Linus Torvalds: Hackers will eventually bypass Windows 8’s secure boot feature

Ron Ron
December 12, 2019
2 min read

As we all know, Windows 8 PCs will ship with secure boot enabled by default. These PCs will feature Unified Extensible Firmware Interface (UEFI) instead of the traditional BIOS. UEFI will add an extra layer of security to your PC. But that’s not what the father of Linux thinks.

“I’m certainly not a huge UEFI fan, but at the same time I see why you might want to have signed bootup etc. And if it’s only $99 to get a key for Fedora, I don’t see what the huge deal is,” the father of Linux, Linus Torvalds, argues. Still Torvalds doesn’t think Microsoft’s decision of introducing UEFI secure boot in Windows 8 is going to make any significant change to the security. He adds:

“The real problem, I feel, is that clever hackers will bypass the whole key issue either by getting a key of their own (how many of those private keys have stayed really private again? Oh, that’s right, pretty much none of them) or they’ll just take advantage of security bugs in signed software to bypass it without a key at all.”

He concluded: “Signing is a tool in the tool-box, but it’s not solving all the security problems, and while I think some people are a bit too concerned about it, it’s true that it can be mis-used.”

Fedora, a Red Hat distribution has found a way to deal with this. They signed up with Microsoft via Verisign to make their own Windows 8 system compatible UEFI secure boot key. Matthew Garrett, a Red Hat developer, explained why Fedora decided to sign up with Microsoft for UEFI secure boot key:

“We explored the possibility of producing a Fedora key and encouraging hardware vendors to incorporate it, but turned it down for a couple of reasons. First, while we had a surprisingly positive response from the vendors, there was no realistic chance that we could get all of them to carry it. That would mean going back to the bad old days of scouring compatibility lists before buying hardware, and that’s fundamentally user-hostile. Secondly, it would put Fedora in a privileged position.
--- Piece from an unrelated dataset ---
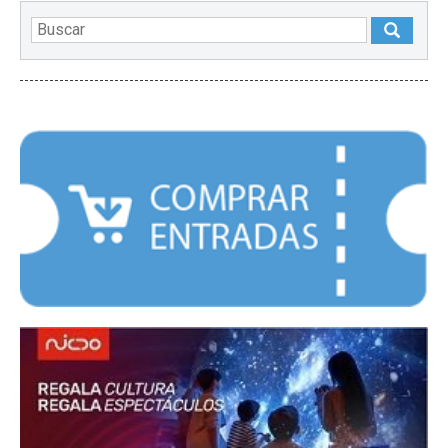
DESTACADOS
As one of the larger distributions, we have more opportunity to talk to hardware manufacturers than most distributions do. Systems with a Fedora key would boot Fedora fine, but would they boot Mandriva? Arch? Mint? Mepis? Adopting a distribution-specific key and encouraging hardware companies to adopt it would have been hostile to other distributions. We want to compete on merit, not because we have better links to OEMs.”